Still another former CIA employee — an officer trainee — is scheduled to face a jury trial next month on charges he assaulted a woman with a scarf in a stairwell at the agency’s Langley, Virginia, headquarters. That case emboldened some two dozen women to come forward to authorities and Congress with accounts of their own of sexual assaults, unwanted touching and what they contend are the CIA’s efforts to silence them.

And yet the full extent of sexual misconduct at the CIA remains a classified secret in the name of national security, including a recent 648-page internal watchdog report that found systemic shortcomings in the agency’s handling of such complaints.

“The classified nature of the activities allowed the agency to hide a lot of things,” said Liza Mundy, author of “Sisterhood: The Secret History of Women at the CIA.” The male-dominated agency, she said, has long been a refuge for egregious sexual misconduct. “For decades, men at the top had free rein.”

CIA has publicly condemned Raymond’s crimes and implemented sweeping reforms intended to keep women safe, streamline claims and more quickly discipline offenders.

“There is absolutely no excuse for Mr. Raymond’s reprehensible, appalling behavior,” the agency said Wednesday. “As this instance reveals, we are devoted to involving with police.”

But a shroud of privacy still borders the Raymond instance virtually 4 years after his apprehension.

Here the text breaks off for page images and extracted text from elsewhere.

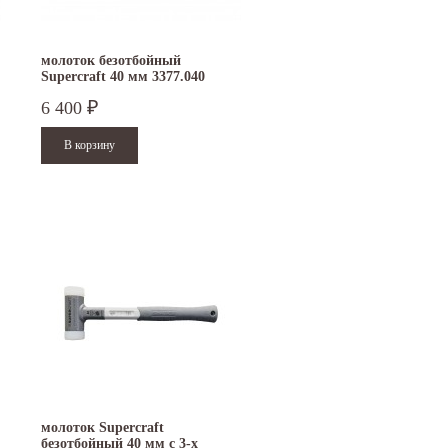
молоток безотбойный
Supercraft 40 мм 3377.040
6 400
₽
молоток Supercraft
безотбойный 40 мм с 3-х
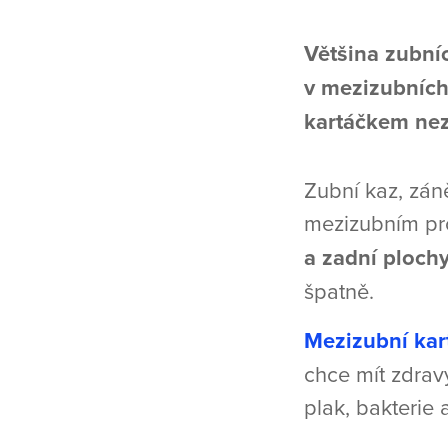
Většina zubní
v mezizubních
kartáčkem nezb
Zubní kaz, zán
mezizubním pro
a zadní ploch
špatně.
Mezizubní kar
chce mít zdrav
plak, bakterie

Even after Raymond begged guilty late in 2014, district attorneys have actually tiptoed around the specific nature of his job and decreased to divulge a total checklist of the nations where he attacked females.

Still, they supplied an unchecked account of Raymond’s conduct, defining him as a “serial offender” whose attacks enhanced gradually and end up being “almost frenetic” throughout his last CIA uploading in Mexico City, where he was uncovered in 2020 after a nude lady shrieked for assistance from his house veranda.

united state authorities searched Raymond’s digital tools and started determining the sufferers he had actually noted by name and physical features, every one of whom defined experiencing some kind of amnesia throughout their time with him.

One target claimed Raymond felt like a “perfect gentleman” when they fulfilled in Mexico in 2020, remembering just that they kissed. Unbeknownst to the lady, after she passed out, he took 35 video clips and close-up images of her busts and genital areas.

“The defendant’s manipulation often resulted in women blaming themselves for losing consciousness, feeling ashamed, and apologizing to the defendant,” district attorneys created in a court declaring. “He was more than willing to gaslight the women, often suggesting that the women drank too much and that, despite their instincts to the contrary, nothing had happened.”

Raymond, a San Diego indigenous and previous White House trainee that is well-versed in Spanish and Mandarin, inevitably begged guilty to 4 of 25 government matters consisting of sexual assault, threat and transport of profane product. As component of his sentence, the court purchased him to pay $10,000 per of his 28 sufferers.

Raymond’s lawyers had actually looked for kindness, competing his “quasi-military” operate at the CIA in the years adhering to 9/11 ended up being a breeding place for the psychological callousness and “objectification of other people” that allowed his years of preying upon females.

“While he was working tirelessly at his government job, he ignored his own need for help, and over time he began to isolate himself, detach himself from human feelings and become emotionally numb,” defense lawyer Howard Katzoff created in a court declaring.

“He was an invaluable government worker, but it took its toll on him and sent him down a dark path.”

___

Goodman reported fromMiami Contact AP’s worldwide investigatory group at Investigative @ap. org.